- _ABOUT THIS EXERCISE_
Repeat the records below exactly from the line containing "regelung in Innenbereichen" to the line containing "de tourner en", taking in both of those lines. Drop the pictures.

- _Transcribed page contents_
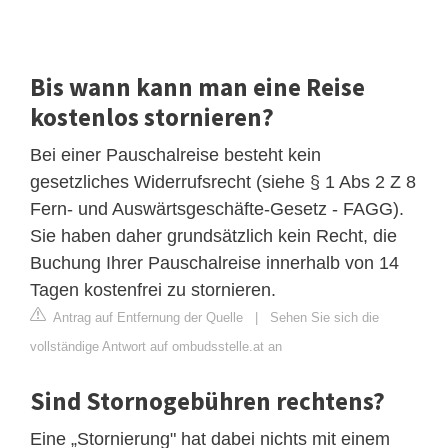
Bis wann kann man eine Reise
kostenlos stornieren?
Bei einer Pauschalreise besteht kein
gesetzliches Widerrufsrecht (siehe § 1 Abs 2 Z 8
Fern- und Auswärtsgeschäfte-Gesetz - FAGG).
Sie haben daher grundsätzlich kein Recht, die
Buchung Ihrer Pauschalreise innerhalb von 14
Tagen kostenfrei zu stornieren.
Antrag auf Entfernung der Quelle
|
Sehen Sie sich die
vollständige Antwort auf ombudsstelle.at an
Sind Stornogebühren rechtens?
Eine „Stornierung" hat dabei nichts mit einem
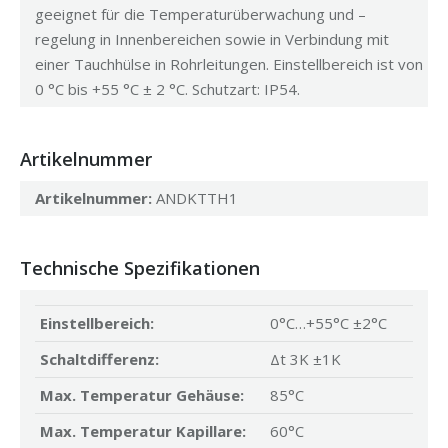
geeignet für die Temperaturüberwachung und –
regelung in Innenbereichen sowie in Verbindung mit
einer Tauchhülse in Rohrleitungen. Einstellbereich ist von
0 °C bis +55 °C ± 2 °C. Schutzart: IP54.
Artikelnummer
Artikelnummer:
ANDKTTH1
Technische Spezifikationen
Einstellbereich:
0°C…+55°C ±2°C
Schaltdifferenz:
Δt 3K ±1K
Max. Temperatur Gehäuse:
85°C
Max. Temperatur Kapillare:
60°C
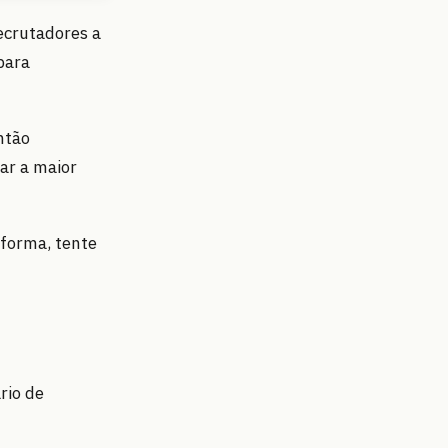
ecrutadores a
para
ntão
ar a maior
aforma, tente
rio de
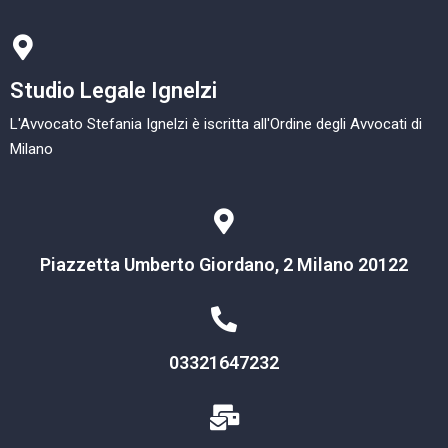
Studio Legale Ignelzi
L'Avvocato Stefania Ignelzi è iscritta all'Ordine degli Avvocati di
Milano
Piazzetta Umberto Giordano, 2 Milano 20122
03321647232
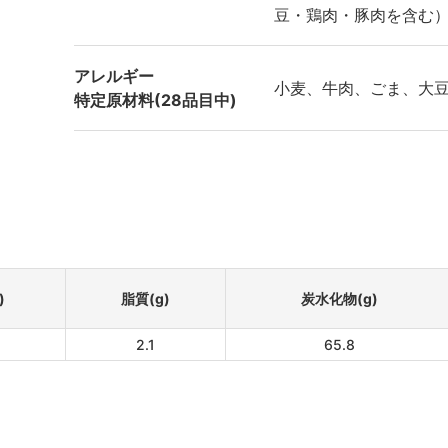
豆・鶏肉・豚肉を含む
アレルギー
小麦、牛肉、ごま、大
特定原材料(28品目中)
)
脂質(g)
炭水化物(g)
2.1
65.8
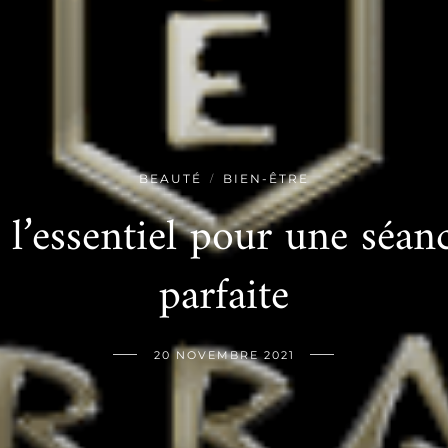
BEAUTÉ
BIEN-ÊTRE
/
 l’essentiel pour une séan
parfaite
20 NOVEMBRE 2021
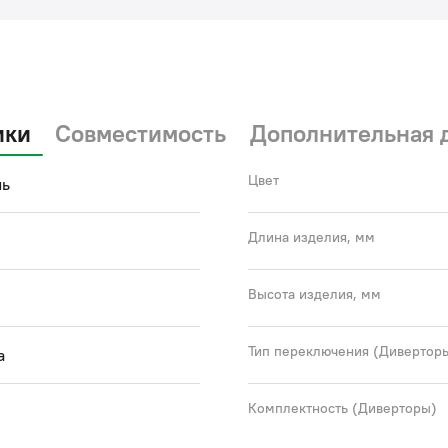
ики
Совместимость
Дополнительная 
Цвет
нь
Длина изделия, мм
Высота изделия, мм
Тип переключения (Дивертор
а
Комплектность (Диверторы)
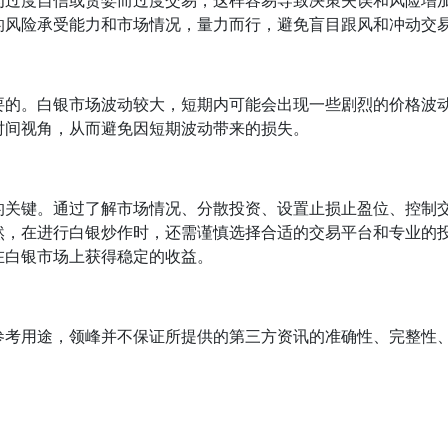
为过度自信或贪婪而过度交易，这样容易导致决策失误和风险增
的风险承受能力和市场情况，量力而行，避免盲目跟风和冲动交
要的。白银市场波动较大，短期内可能会出现一些剧烈的价格波
时间视角，从而避免因短期波动带来的损失。
的关键。通过了解市场情况、分散投资、设置止损止盈位、控制
然，在进行白银炒作时，还需谨慎选择合适的交易平台和专业的
在白银市场上获得稳定的收益。
参考用途，领峰并不保证所提供的第三方资讯的准确性、完整性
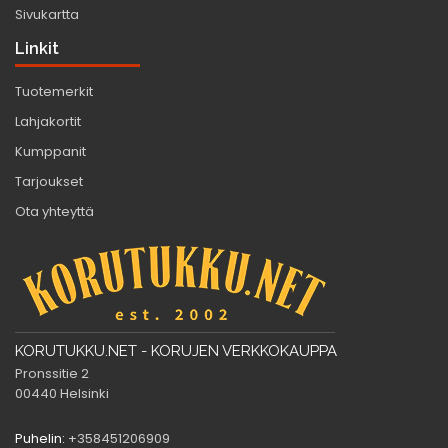
Sivukartta
Linkit
Tuotemerkit
Lahjakortit
Kumppanit
Tarjoukset
Ota yhteyttä
KORUTUKKU.NET - KORUJEN VERKKOKAUPPA
Pronssitie 2
00440 Helsinki
Puhelin:
+358451206909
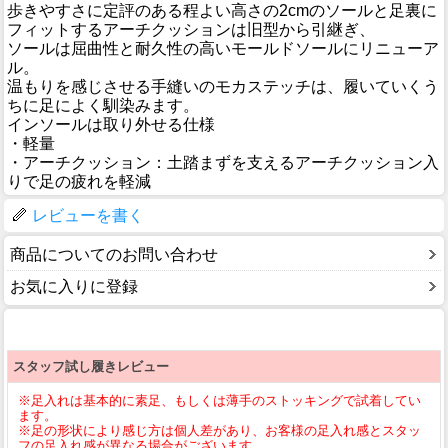
歩きやすさに定評のある程よい高さの2cmのソールと足裏に
フィットするアーチクッションは旧型から引継ぎ、
ソールは屈曲性と耐久性の高いモールドソールにリニューア
ル。
温もりを感じさせる手縫いのモカステッチは、履いていくう
ちに足によく馴染みます。
インソールは取り外せる仕様
・軽量
・アーチクッション：土踏まずを支えるアーチクッション入
りで足の疲れを軽減
レビューを書く
商品についてのお問い合わせ
お気に入りに登録
スタッフ試し履きレビュー
※足入れは基本的に素足、もしくは薄手のストッキングで試着してい
ます。
※足の形状により感じ方は個人差があり、お客様の足入れ感とスタッ
フの足入れ感が異なる場合がございます。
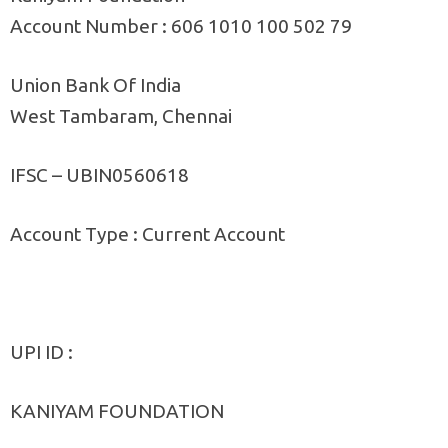
Account Number : 606 1010 100 502 79
Union Bank Of India
West Tambaram, Chennai
IFSC – UBIN0560618
Account Type : Current Account
UPI ID :
KANIYAM FOUNDATION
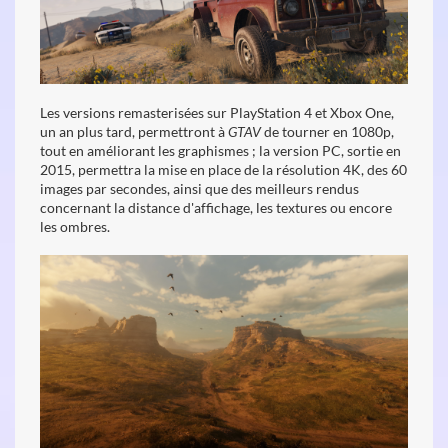
Les versions remasterisées sur PlayStation 4 et Xbox One,
un an plus tard, permettront à
GTAV
de tourner en 1080p,
tout en améliorant les graphismes ; la version PC, sortie en
2015, permettra la mise en place de la résolution 4K, des 60
images par secondes, ainsi que des meilleurs rendus
concernant la distance d'affichage, les textures ou encore
les ombres.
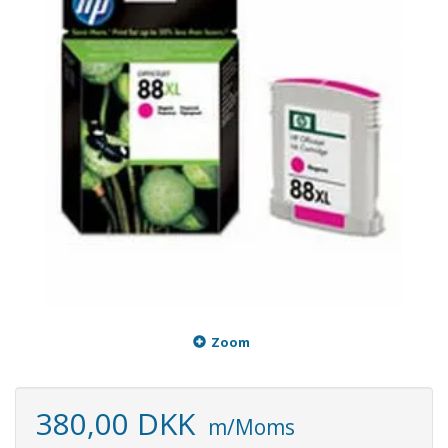
Zoom
380,00 DKK
m/Moms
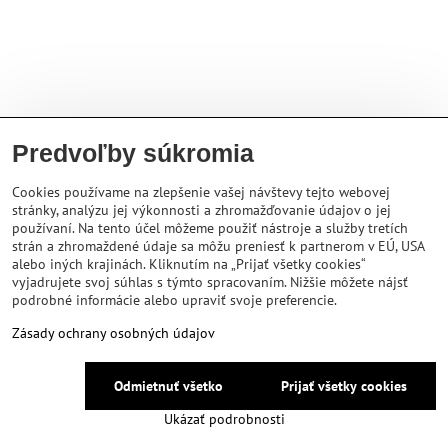
Predvoľby súkromia
Cookies používame na zlepšenie vašej návštevy tejto webovej
stránky, analýzu jej výkonnosti a zhromažďovanie údajov o jej
používaní. Na tento účel môžeme použiť nástroje a služby tretích
strán a zhromaždené údaje sa môžu preniesť k partnerom v EÚ, USA
alebo iných krajinách. Kliknutím na „Prijať všetky cookies“
vyjadrujete svoj súhlas s týmto spracovaním. Nižšie môžete nájsť
podrobné informácie alebo upraviť svoje preferencie.
Zásady ochrany osobných údajov
Odmietnuť všetko
Prijať všetky cookies
Ukázať podrobnosti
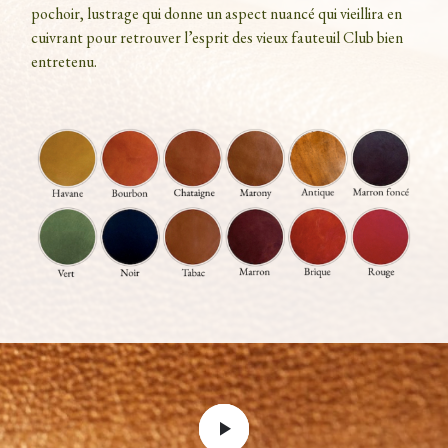
pochoir, lustrage qui donne un aspect nuancé qui vieillira en
cuivrant pour retrouver l’esprit des vieux fauteuil Club bien
entretenu.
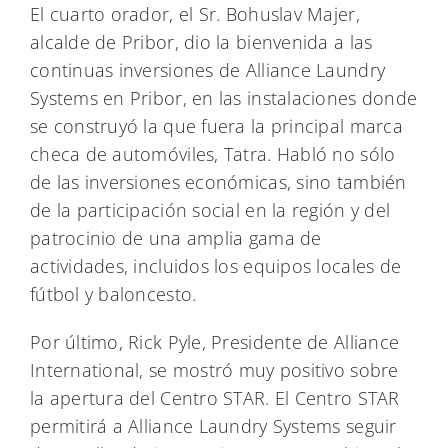
El cuarto orador, el Sr. Bohuslav Majer,
alcalde de Pribor, dio la bienvenida a las
continuas inversiones de Alliance Laundry
Systems en Pribor, en las instalaciones donde
se construyó la que fuera la principal marca
checa de automóviles, Tatra. Habló no sólo
de las inversiones económicas, sino también
de la participación social en la región y del
patrocinio de una amplia gama de
actividades, incluidos los equipos locales de
fútbol y baloncesto.
Por último, Rick Pyle, Presidente de Alliance
International, se mostró muy positivo sobre
la apertura del Centro STAR. El Centro STAR
permitirá a Alliance Laundry Systems seguir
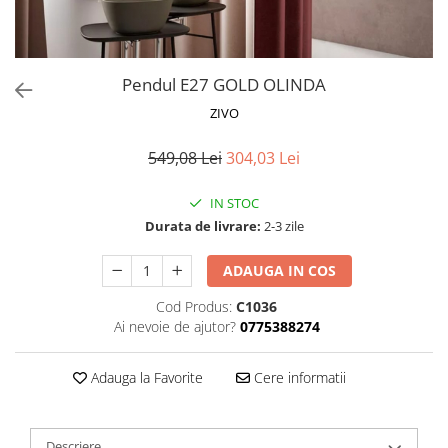
Proiectoare LED Studio Magazin
Tuburi LED
Pendul E27 GOLD OLINDA
ZIVO
549,08 Lei
304,03 Lei
IN STOC
Durata de livrare:
2-3 zile
ADAUGA IN COS
Cod Produs:
C1036
Ai nevoie de ajutor?
0775388274
Adauga la Favorite
Cere informatii
Descriere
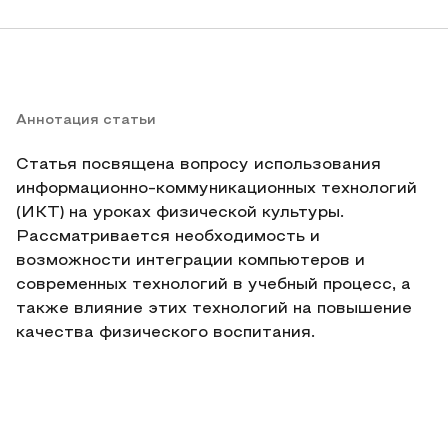
Аннотация статьи
Статья посвящена вопросу использования
информационно-коммуникационных технологий
(ИКТ) на уроках физической культуры.
Рассматривается необходимость и
возможности интеграции компьютеров и
современных технологий в учебный процесс, а
также влияние этих технологий на повышение
качества физического воспитания.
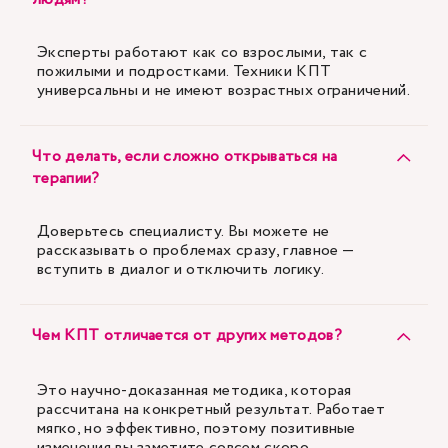
Эксперты работают как со взрослыми, так с
пожилыми и подростками. Техники КПТ
универсальны и не имеют возрастных ограничений.
Что делать, если сложно открываться на
терапии?
Доверьтесь специалисту. Вы можете не
рассказывать о проблемах сразу, главное —
вступить в диалог и отключить логику.
Чем КПТ отличается от других методов?
Это научно-доказанная методика, которая
рассчитана на конкретный результат. Работает
мягко, но эффективно, поэтому позитивные
изменения вы заметите совсем скоро.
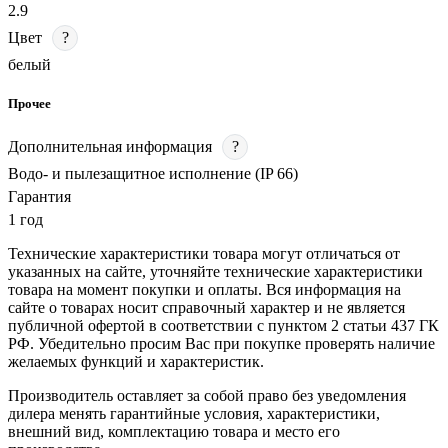
2.9
Цвет
?
белый
Прочее
Дополнительная информация
?
Водо- и пылезащитное исполнение (IP 66)
Гарантия
1 год
Технические характеристики товара могут отличаться от
указанных на сайте, уточняйте технические характеристики
товара на момент покупки и оплаты. Вся информация на
сайте о товарах носит справочный характер и не является
публичной офертой в соответствии с пунктом 2 статьи 437 ГК
РФ. Убедительно просим Вас при покупке проверять наличие
желаемых функций и характеристик.
Производитель оставляет за собой право без уведомления
дилера менять гарантийные условия, характеристики,
внешний вид, комплектацию товара и место его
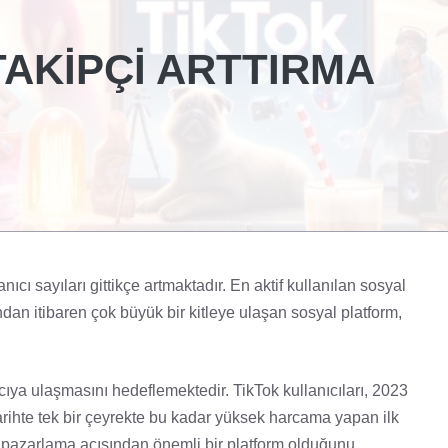
 TAKIPÇI ARTTIRMA
ıcı sayıları gittikçe artmaktadır. En aktif kullanılan sosyal
ndan itibaren çok büyük bir kitleye ulaşan sosyal platform,
cıya ulaşmasını hedeflemektedir. TikTok kullanıcıları, 2023
arihte tek bir çeyrekte bu kadar yüksek harcama yapan ilk
pazarlama açısından önemli bir platform olduğunu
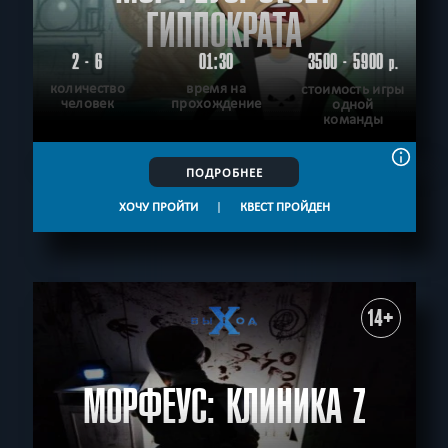
ГИППОКРАТА
2 - 6
01:30
3500 - 5900
р.
количество
время на
стоимость игры
человек
прохождение
одной
команды
ПОДРОБНЕЕ
ХОЧУ ПРОЙТИ
|
КВЕСТ ПРОЙДЕН
14+
МОРФЕУС: КЛИНИКА Z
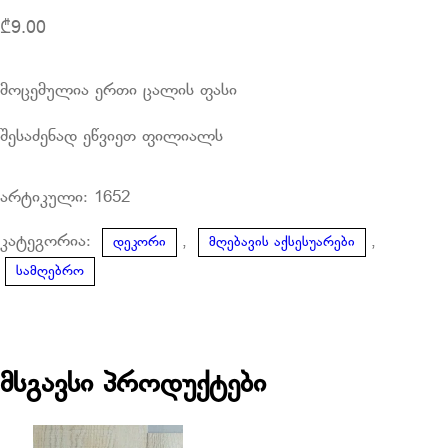
₾
9.00
მოცემულია ერთი ცალის ფასი
შესაძენად ეწვიეთ ფილიალს
არტიკული:
1652
კატეგორია:
,
,
დეკორი
მღებავის აქსესუარები
სამღებრო
მსგავსი პროდუქტები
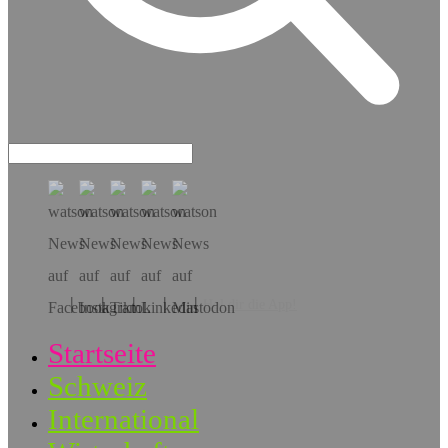
Hol dir die App!
Startseite
Schweiz
International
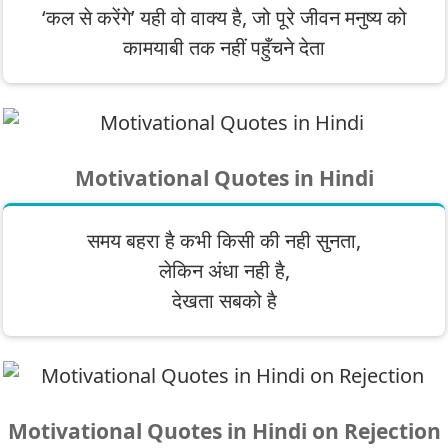
‘कल से करेंगे’ यही वो वाक्य है, जो पूरे जीवन मनुष्य को
कामयाबी तक नहीं पहुँचने देता
Motivational Quotes in Hindi
समय बहरा है कभी किसी की नही सुनता,
लेकिन अंधा नही है,
देखता सबको है
Motivational Quotes in Hindi on Rejection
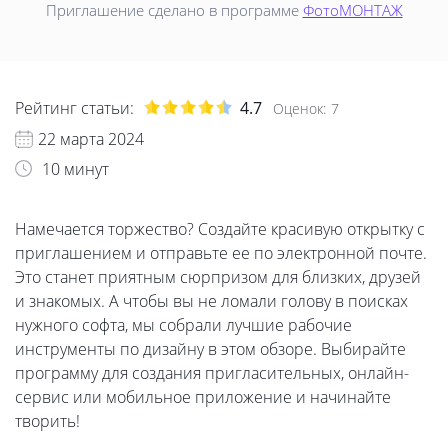
Приглашение сделано в программе
ФотоМОНТАЖ
Рейтинг статьи:
4.7
Оценок:
7
22 марта 2024
10 минут
Намечается торжество? Создайте красивую открытку с
приглашением и отправьте ее по электронной почте.
Это станет приятным сюрпризом для близких, друзей
и знакомых. А чтобы вы не ломали голову в поисках
нужного софта, мы собрали лучшие рабочие
инструменты по дизайну в этом обзоре. Выбирайте
программу для создания пригласительных, онлайн-
сервис или мобильное приложение и начинайте
творить!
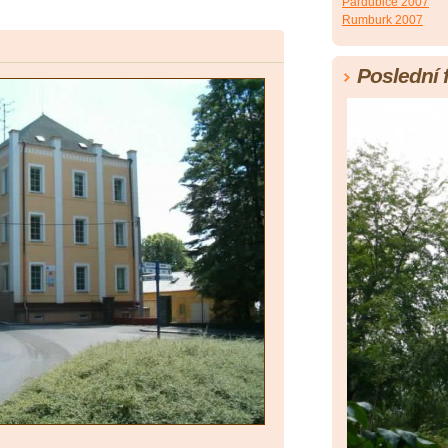
Pardubice 2007
Rumburk 2007
Poslední 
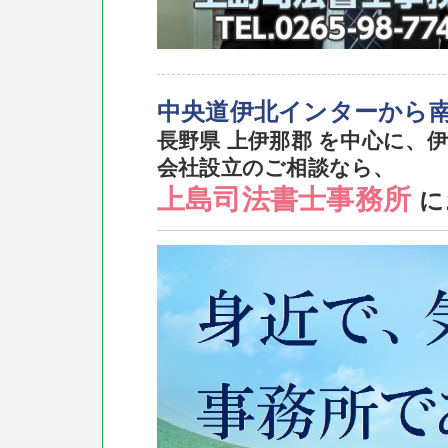
中央道伊北インターから南
長野県 上伊那郡 を中心に、
会社設立のご相談なら、
上島司法書士事務所
に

- _RESULT_
regelung in Innenbereichen sowie in Verbindung mit
einer Tauchhülse in Rohrleitungen. Einstellbereich ist von
0 °C bis +55 °C ± 2 °C. Schutzart: IP54.
Artikelnummer
Artikelnummer:
ANDKTTH1
Technische Spezifikationen
Einstellbereich:
0°C…+55°C ±2°C
Schaltdifferenz:
Δt 3K ±1K
Max. Temperatur Gehäuse:
85°C
Max. Temperatur Kapillare:
60°C
ecrutadores a
para
ntão
ar a maior
aforma, tente
rio de
Studio Legale Ignelzi
L'Avvocato Stefania Ignelzi è iscritta all'Ordine degli Avvocati di
Milano
Piazzetta Umberto Giordano, 2 Milano 20122
03321647232
豆・鶏肉・豚肉を含む
アレルギー
小麦、牛肉、ごま、大
特定原材料(28品目中)
)
脂質(g)
炭水化物(g)
2.1
65.8
BEAUTÉ
BIEN-ÊTRE
/
 l’essentiel pour une séan
parfaite
20 NOVEMBRE 2021
ики
Совместимость
Дополнительная 
Цвет
нь
Длина изделия, мм
Высота изделия, мм
Тип переключения (Дивертор
а
Комплектность (Диверторы)
为过度自信或贪婪而过度交易，这样容易导致决策失误和风险增
的风险承受能力和市场情况，量力而行，避免盲目跟风和冲动交
要的。白银市场波动较大，短期内可能会出现一些剧烈的价格波
时间视角，从而避免因短期波动带来的损失。
的关键。通过了解市场情况、分散投资、设置止损止盈位、控制
然，在进行白银炒作时，还需谨慎选择合适的交易平台和专业的
在白银市场上获得稳定的收益。
参考用途，领峰并不保证所提供的第三方资讯的准确性、完整性
Sivukartta
Linkit
Tuotemerkit
Lahjakortit
Kumppanit
Tarjoukset
Ota yhteyttä
KORUTUKKU.NET - KORUJEN VERKKOKAUPPA
Pronssitie 2
00440 Helsinki
Puhelin:
+358451206909
歩きやすさに定評のある程よい高さの2cmのソールと足裏に
フィットするアーチクッションは旧型から引継ぎ、
ソールは屈曲性と耐久性の高いモールドソールにリニューア
ル。
温もりを感じさせる手縫いのモカステッチは、履いていくう
ちに足によく馴染みます。
インソールは取り外せる仕様
・軽量
・アーチクッション：土踏まずを支えるアーチクッション入
りで足の疲れを軽減
レビューを書く
商品についてのお問い合わせ
お気に入りに登録
スタッフ試し履きレビュー
※足入れは基本的に素足、もしくは薄手のストッキングで試着してい
ます。
※足の形状により感じ方は個人差があり、お客様の足入れ感とスタッ
フの足入れ感が異なる場合がございます。
Account Number : 606 1010 100 502 79
Union Bank Of India
West Tambaram, Chennai
IFSC – UBIN0560618
Account Type : Current Account
UPI ID :
KANIYAM FOUNDATION
Les versions remasterisées sur PlayStation 4 et Xbox One,
un an plus tard, permettront à
GTAV
de tourner en 1080p,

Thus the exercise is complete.